Chris, this thread is about narrow gauge only. In fact it is only about Uintah Mallets in live steam (SV conversion is OK too). Anyway, thanks for the info. Uintah was de facto a common carrier, so they carried people, live stock, post, etc. Even bricks concealed as post parcels;-)... Plus, they carried a lot of water in the auxiliary tanks... Best, Zubi


----------



## Jeff Williams (Jan 8, 2008)

Please check my research and calculations, but it appears to me that the Unitah Mallet locos are a couple feet longer than the K-36 or K-37 D&RGW locos (not including tenders).

However, in Gauge #1, the Accucraft 1:32 SP cab forward (not including tender) would still be a lot longer than a 1:20.3 Unitah Mallet. The Unitah Mallet would be a lot taller and wider, though.


If any manufacturer made a live steam 1:20.3 Unitah Mallet though, I'll buy one!
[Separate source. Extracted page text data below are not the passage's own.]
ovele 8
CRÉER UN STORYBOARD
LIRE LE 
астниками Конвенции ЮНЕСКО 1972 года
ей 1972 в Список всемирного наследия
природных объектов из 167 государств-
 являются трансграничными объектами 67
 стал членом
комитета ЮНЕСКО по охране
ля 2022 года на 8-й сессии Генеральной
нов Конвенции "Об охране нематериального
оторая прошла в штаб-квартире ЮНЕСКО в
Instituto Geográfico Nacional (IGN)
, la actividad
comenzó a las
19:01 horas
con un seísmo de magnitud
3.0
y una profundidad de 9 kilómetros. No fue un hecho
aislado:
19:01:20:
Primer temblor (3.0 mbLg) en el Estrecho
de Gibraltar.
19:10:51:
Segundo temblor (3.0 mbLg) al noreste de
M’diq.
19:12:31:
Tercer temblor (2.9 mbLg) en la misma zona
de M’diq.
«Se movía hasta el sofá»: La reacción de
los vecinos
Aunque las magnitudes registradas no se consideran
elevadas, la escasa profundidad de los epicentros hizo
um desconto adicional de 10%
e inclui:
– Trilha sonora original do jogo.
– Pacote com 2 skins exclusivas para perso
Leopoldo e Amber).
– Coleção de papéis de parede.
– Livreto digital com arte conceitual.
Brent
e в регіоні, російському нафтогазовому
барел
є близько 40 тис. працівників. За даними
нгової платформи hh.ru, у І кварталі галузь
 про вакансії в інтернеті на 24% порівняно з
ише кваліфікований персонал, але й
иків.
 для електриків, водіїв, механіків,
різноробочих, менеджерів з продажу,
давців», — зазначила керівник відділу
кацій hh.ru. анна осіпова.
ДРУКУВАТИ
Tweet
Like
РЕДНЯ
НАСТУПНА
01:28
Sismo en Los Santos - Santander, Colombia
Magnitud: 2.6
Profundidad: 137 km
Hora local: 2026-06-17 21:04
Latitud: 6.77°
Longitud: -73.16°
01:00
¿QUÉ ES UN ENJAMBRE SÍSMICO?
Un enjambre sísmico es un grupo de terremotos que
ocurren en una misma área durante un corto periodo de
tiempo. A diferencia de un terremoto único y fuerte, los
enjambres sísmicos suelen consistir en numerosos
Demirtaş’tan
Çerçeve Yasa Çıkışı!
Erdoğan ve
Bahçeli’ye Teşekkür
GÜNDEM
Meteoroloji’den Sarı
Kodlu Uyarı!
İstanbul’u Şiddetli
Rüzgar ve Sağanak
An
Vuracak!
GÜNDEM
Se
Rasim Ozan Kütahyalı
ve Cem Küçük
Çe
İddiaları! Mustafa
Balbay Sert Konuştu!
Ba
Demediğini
Are/were there any narrow/meter gauge Beyer-Garretts that came close to the Mallet's length (although one has to include the "tenders" for that comparison, I think)?


----------



## zubi (May 14, 2009)

Jeff, the total length of the Uintah Mallets was 594" which translates to 743mm in 1:20.3 scale. This is almost 10cm longer than the K-36 but i have no precise data on the length of the K-36 engines. Garratts were generally much longer engines, the Kenyan & Ugandan meter gauge monsters had a wheelbase of 1055". That is nearly twice as long... But if you include four or five auxiliary water tanks/tenders, no other engine can beat the Beast;-), Zubi


----------